AI Case Study

Researchers at the George Institute for Global Health improve emergency room admittance predictive models using machine learning

Researchers from Oxford test different machine learning models to predict risk of emergency room admission for patients against a standard non-AI statistical model. The machine learning models outperformed the standard methods of prediction.



Healthcare Providers And Services

Project Overview

"Building on earlier studies and emerging analytical opportunities, we aimed to assess whether application of 2 standard machine learning techniques could enhance the prediction of emergency hospital admissions in the general population compared with a high-performing Cox proportional hazards (CPH) model that also used large-scale EHRs. [8] To better understand when and how machine learning models might achieve a higher performance, we aimed to develop and compare a series of models. In the first step, we used the same set of variables and prediction window (24 months after baseline) as in the previous CPH model. In the next steps, we added more variables and included information about variable timing to the models. To further test the hypothesis that the predictive ability of machine learning models is stronger than that of conventional models when outcomes in the more distant future are to be predicted (because of their ability to better capture multiple known and unknown interactions), we further changed the time horizon for risk prediction to shorter and longer periods."

Reported Results

"The use of machine learning and addition of temporal information led to substantially improved discrimination and calibration for predicting the risk of emergency admission. Model performance remained stable across a range of prediction time windows and when externally validated. These findings support the potential of incorporating machine learning models into electronic health records to inform care and service planning."


"We compared the CPH model to 2 machine learning models, namely gradient boosting classifier (GBC) and random forest (RF).
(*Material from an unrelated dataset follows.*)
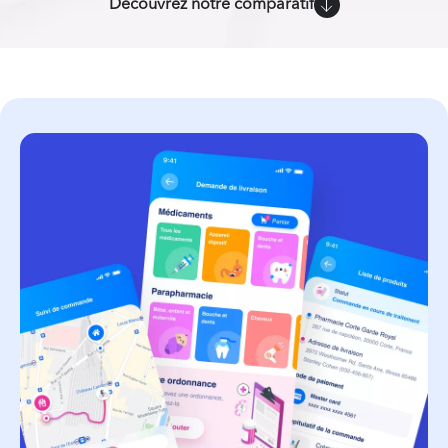
Découvrez notre comparatif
Both GBC and RF models were used as ensemble models based on decision trees, but each represented a distinct family of ensemble learning methods—boosting and bagging, respectively. Boosting refers to any ensemble method that can combine several weak learners into a strong learner. The general idea of most boosting methods is to train predictors sequentially, each trying to correct its predecessor. By contrast, bagging uses the same training algorithm multiple times in parallel (e.g., a RF employs multiple decision trees), but trains them on different random subsets of the data. When sampling is performed with replacement, this method is called bagging. These 2 models were chosen because they are shown to outperform other machine learning models on a variety of datasets, are fairly robust and applicable to big datasets, and require little modification of parameters prior to modelling. These machine learning methods work on both categorical and numerical variables in any scale, obviating the need for conversion of features or normalisation of their values. We tuned the hyperparameters of GBC and RF after a broad search of parameter space."



General Operations


"Emergency hospital admissions are a major source of healthcare spending. In the UK, there were over 5.9 million recorded emergency hospital admissions in 2017, an increase of 2.6% compared to the preceding year. Given the avoidable nature of a large proportion of such admissions, there has been a growing research and policy interest in effective ways of averting them. To guide decision-making, several risk prediction models have been reported. However, on average, models tend to have a poor ability to discriminate risk."



The researchers used "longitudinal data from linked electronic health records of 4.6 million patients aged 18–100 years from 389 practices across England between 1985 to 2015. The population was divided into a derivation cohort (80%, 3.75 million patients from 300 general practices) and a validation cohort (20%, 0.88 million patients from 89 general practices) from geographically distinct regions with different risk levels.

The initial set of predictors for all models included 43 variables, including patient demographics, lifestyle factors, laboratory tests, currently prescribed medications, selected morbidities, and previous emergency admissions. We then added 13 more variables (marital status, prior general practice visits, and 11 additional morbidities), and also enriched all variables by incorporating temporal information whenever possible (e.g., time since first diagnosis)."